After two months battling forest fires in the bush, fire crews are exhausted and residents are responding to the call for help.

The N.W.T. Department of Environment and Natural Resources is holding courses in Fort Smith, N.W.T. to train new type 3 wildland fire crews. They will mop up wildfires, which means they'll maintain controlled areas and keep fires from re-igniting. The second course begins Friday and runs for four days. 

Stefanie Miklosovic aced the fitness test to qualify for the course. Last summer she fought fires in British Columbia, working as part of a three-person, initial-attack crew.

Stefanie Miklosovic NWT fire volunteer

Yellowknife's Stefanie Miklosovic responded to a call for territorial government employees to volunteer their skills fighting wildfires. (CBC)
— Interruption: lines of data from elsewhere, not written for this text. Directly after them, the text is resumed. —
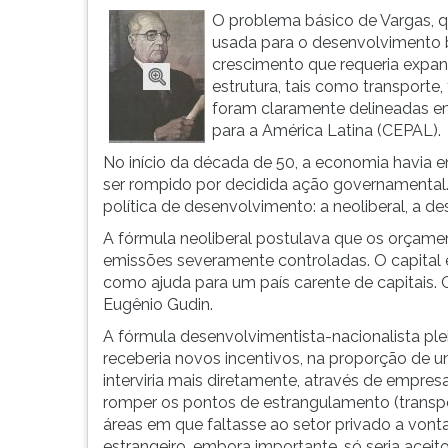
G
O problema básico de Vargas, qu
(primeira
usada para o desenvolvimento b
tecla
crescimento que requeria expans
à
estrutura, tais como transporte
direita
foram claramente delineadas 
do
para a América Latina (CEPAL).
F).
No início da década de 50, a economia havia
Para
ser rompido por decidida ação governamental. 
ir
política de desenvolvimento: a neoliberal, a de
ao
menu
A fórmula neoliberal postulava que os orçame
principal
emissões severamente controladas. O capital e
pressione
como ajuda para um país carente de capitais. 
a
Eugênio Gudin.
tecla
A fórmula desenvolvimentista-nacionalista pl
J
receberia novos incentivos, na proporção de 
e
interviria mais diretamente, através de empre
depois
romper os pontos de estrangulamento (transpor
F.
áreas em que faltasse ao setor privado a vonta
Pressione
estrangeiro, embora importante, só seria acei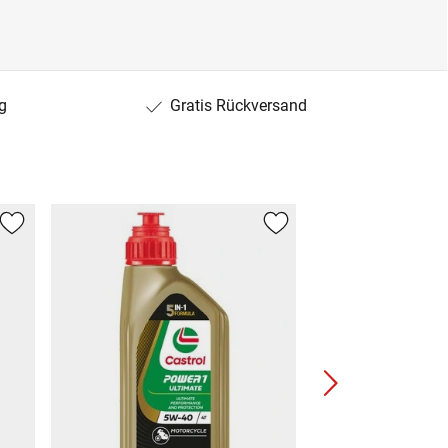
g
Gratis Rückversand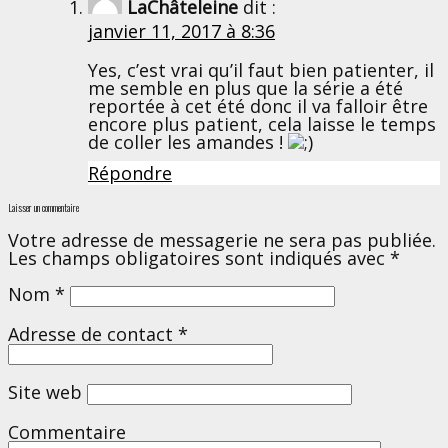
LaChâteleine
dit :
janvier 11, 2017 à 8:36
Yes, c’est vrai qu’il faut bien patienter, il
me semble en plus que la série a été
reportée à cet été donc il va falloir être
encore plus patient, cela laisse le temps
de coller les amandes !
Répondre
Laisser un commentaire
Votre adresse de messagerie ne sera pas publiée.
Les champs obligatoires sont indiqués avec
*
Nom
*
Adresse de contact
*
Site web
Commentaire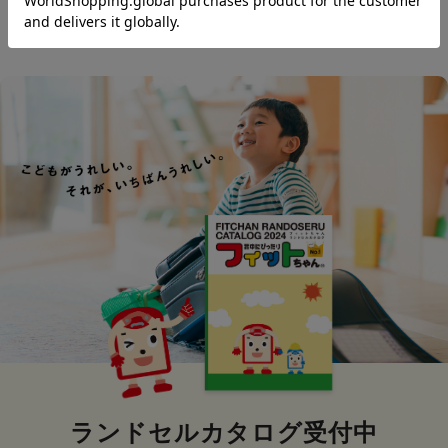
レビューを評価するには
ログイン
が必要です。
ランドセルカタログ受付中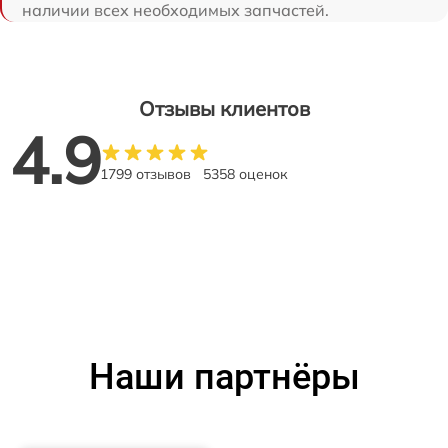
наличии всех необходимых запчастей.
Отзывы клиентов
4.9
1799 отзывов
5358 оценок
Наши партнёры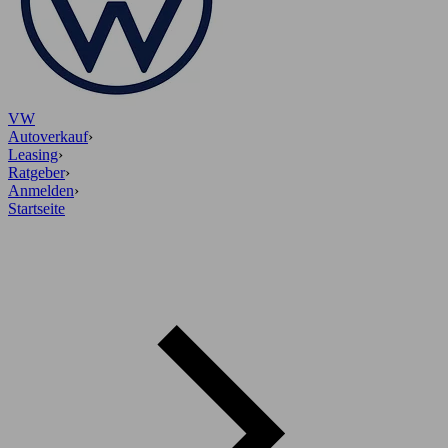
VW
Autoverkauf
›
Leasing
›
Ratgeber
›
Anmelden
›
Startseite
"I've just been sitting at the edge of my desk every day, I just want to get out there and help," she says. "It's just really exciting to see what's going on, how hard everyone is working and get to be a part of it."
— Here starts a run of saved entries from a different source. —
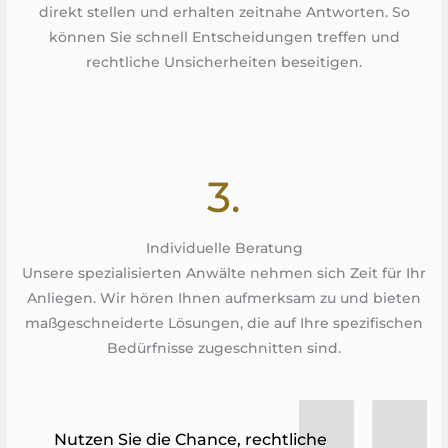
direkt stellen und erhalten zeitnahe Antworten. So
können Sie schnell Entscheidungen treffen und
rechtliche Unsicherheiten beseitigen.
3.
Individuelle Beratung
Unsere spezialisierten Anwälte nehmen sich Zeit für Ihr
Anliegen. Wir hören Ihnen aufmerksam zu und bieten
maßgeschneiderte Lösungen, die auf Ihre spezifischen
Bedürfnisse zugeschnitten sind.
Nutzen Sie die Chance, rechtliche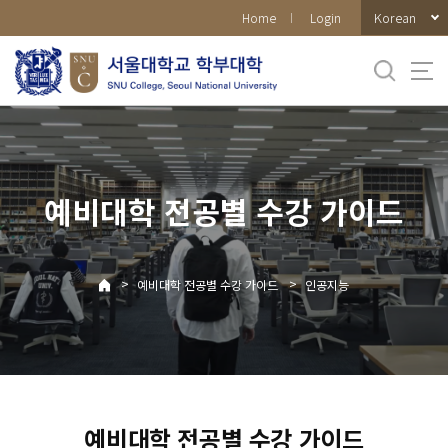
바로가기
Korean
Home
Login
메뉴
예비대학 전공별 수강 가이드
>
>
예비대학 전공별 수강 가이드
인공지능
예비대학 전공별 수강 가이드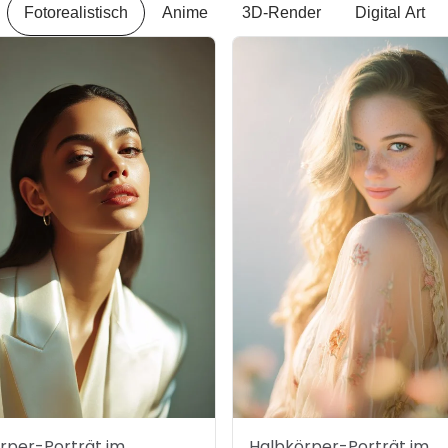
Fotorealistisch
Anime
3D-Render
Digital Art
rper-Porträt im
Halbkörper-Porträt im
Miklosovic works for the territorial government and responded when the call went out for employees with experience to volunteer their skills. She jumped at the chance to help out in her home territory and isn't deterred by the long days. 
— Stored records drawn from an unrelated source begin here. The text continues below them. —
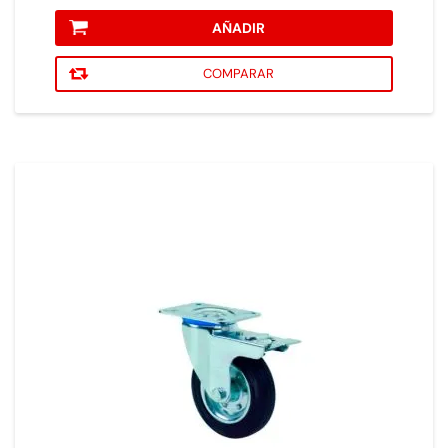
AÑADIR
COMPARAR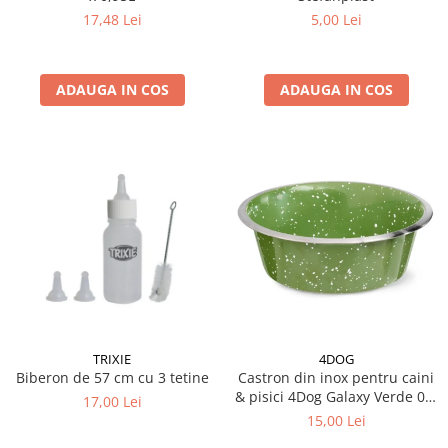
17,48 Lei
5,00 Lei
ADAUGA IN COS
ADAUGA IN COS
TRIXIE
4DOG
Biberon de 57 cm cu 3 tetine
Castron din inox pentru caini
& pisici 4Dog Galaxy Verde 0,5
17,00 Lei
L
15,00 Lei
"Working with a team and getting to be outdoors and working hard, it sounds like a lot of work but it's always really rewarding when you're done."

There are now about 150 type 3, or emergency firefighters, working in the territory. The new recruits will replace people when contracts expire. They will also be helping out at the camps set up for fire crews. 

About 55 people volunteered to help in Yellowknife and Behchoko. For some, it's a chance to gain new skills.

Maverick Kenny-Betsina

Maverick Kenny-Betsina says he's wanted to try fire fighting for years and hopes it's a chance to gain new work experience. (CBC)

"It's going to be good, a new experience," says Greg Dryneck of Behchoko. "Help out my community, I guess. There's lots of fire around Edzo."

Ndilo resident Maverick Kenny-Betsina says he's wanted to try firefighting for years. 

"One of my cousins is working as a firefighter right now. He says there's a lot of hazards, a lot of danger out there you got to watch out for; split-second reactions you have to watch out for," he says. "I'm excited." 

There was one training course this week in Fort Smith with a second starting this weekend. Volunteers chosen to participate must be prepared to camp in the bush for about three weeks

The Department of Environment and Natural Resources says if there's enough interest, there will be a third course starting Aug. 12.